UCLan, CO2412: Glossary

UCLan, CO2412 (2021/22): Glossary

Adjacency list

Adjacency lists are one of the data structures that can be used to implement graphs. An adjacency list for a vertex (node) contains pointers (or references) to the adjacent vertices, i.e., to the nodes to which it is connected by an edge.

Adjacency list are associated with the vertices (nodes) of a graph.
In case of an undirected graph, where edges do not have a direction (they go both ways), each vertex has exactly one adjacency list.
In case of a directed graph, an implementation can choose to use one adjacency list per vertex (pointing to vertices connected by outgoing edges only), or two adjacency lists: One for adjacent vertices connected by outgoing edges, one for adjacent vertices connected by incoming edges.
Any kind of sequential data structure can be used as an adjacency list, including linked lists or arrays.
Adjacency lists (and incidence lists) perform best for sparse graphs (graphs with few edges), e.g., when there is a constant upper bound for the degree (number of adjacent nodes) for all nodes in the graph.

Adjacency matrix

Adjacency matrices are a data structure that is preferably used to implement dense graphs, i.e., graphs with comparably many edges per node.

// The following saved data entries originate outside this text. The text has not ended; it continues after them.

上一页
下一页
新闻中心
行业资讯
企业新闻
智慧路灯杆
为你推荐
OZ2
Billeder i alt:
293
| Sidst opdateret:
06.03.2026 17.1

An adjacency matrix is a two-dimensional data structure, such as a list of lists or a two-dimensional array.

If the adjacency list for a graph is given by adj, the value of adj[i][j] indicates whether there is an edge connecting the node with index i to the node with index j.
Depending on the implementation, the value of adj[i][j] indicating the presence of an edge from i to j might be 1, True, or the edge label (in the case of a graph with labelled edges); the value indicating the absence of an edge might be 0, False, None, etc.
For an undirected graph, there is no distinction between an edge from i to j and an edge from j to i. Therefore, the adjacency matrix of an undirected graph is symmetric, i.e., adj[i][j] = adj[j][i] for all i and j. An efficient data structure implementation can exploit this property in order to reduce memory requirements by 50%.

Balanced tree

In binary search trees, being balanced is a property that ensures that the depth of the tree scales with O(log n). This guarantees that the overall shape of the data structure remains tree-like rather than, e.g., degenerating into the sequential shape of a sorted linked list.

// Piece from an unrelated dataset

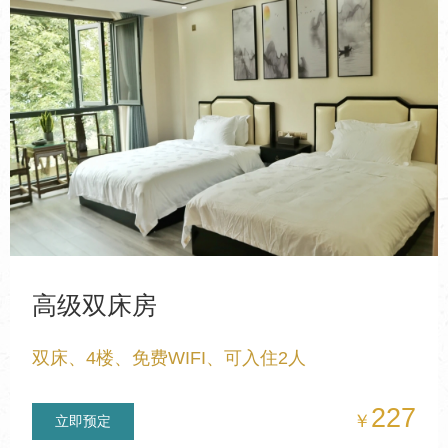
高级双床房
双床、4楼、免费WIFI、可入住2人
227
￥
立即预定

The depth of a tree is the maximum depth of a leaf in the tree, i.e., the maximum distance (number of links/edges on a path) from the root node to another node in the tree. If the implementation of a binary search tree data structure ensures that the depth of the trees will be bounded by O(log n), this means that search and insertion can both be done in O(log n) time.
For a tree to be balanced, it is required that its subtrees are also balanced.
There is no unique definition of the property that would make a tree balanced. (Different kinds of balanced search trees are based on different criteria.)
One possibility is to impose a constant upper bound for the ratio between the size of the greatest branch and the smallest branch. (Such as, for a binary search tree: The ratio between the greater and the smaller branch may not exceed 3.)
Another possibility is to impose a constant upper bound for the difference between the greatest and the smallest depth of a branch. (Such as, for a binary search tree: The difference between the depth of the left and the right subtree may not exceed 2.)

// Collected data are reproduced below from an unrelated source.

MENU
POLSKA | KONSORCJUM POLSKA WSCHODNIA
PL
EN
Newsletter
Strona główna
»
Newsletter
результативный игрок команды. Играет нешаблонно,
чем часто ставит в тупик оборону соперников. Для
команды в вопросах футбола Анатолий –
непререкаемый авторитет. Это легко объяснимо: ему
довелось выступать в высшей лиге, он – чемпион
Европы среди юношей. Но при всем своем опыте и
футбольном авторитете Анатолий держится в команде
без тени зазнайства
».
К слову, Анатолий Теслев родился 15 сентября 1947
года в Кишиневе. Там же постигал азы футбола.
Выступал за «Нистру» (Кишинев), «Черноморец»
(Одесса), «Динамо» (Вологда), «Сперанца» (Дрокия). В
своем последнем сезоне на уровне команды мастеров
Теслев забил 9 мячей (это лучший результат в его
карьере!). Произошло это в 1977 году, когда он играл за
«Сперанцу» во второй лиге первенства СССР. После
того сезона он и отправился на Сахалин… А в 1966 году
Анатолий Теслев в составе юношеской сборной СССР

The property of being balanced is not restricted to binary search trees; it can in principle be applied to trees in general.

Binary search tree

A search tree is a tree that is inherently sorted, making it easy to search for an element or to insert a new element. A binary tree is a tree in which each node has at most two links (outgoing edges) to at most two children. These two branches or subtrees are often called called left and right; in a binary search tree, each node stores a data item (e.g., called item) such that:

The data items stored in the subtree left are all smaller than item.
The data items stored in the subtree right are all greater than or equal to item.

Breadth-first search

Traversal is the process of visiting all the elements of a data structure. Breadth-first search (BFS) is one of the standard algorithms for traversing a graph; starting from a given initial node, it continues by always proceeding to the node that was detected earliest.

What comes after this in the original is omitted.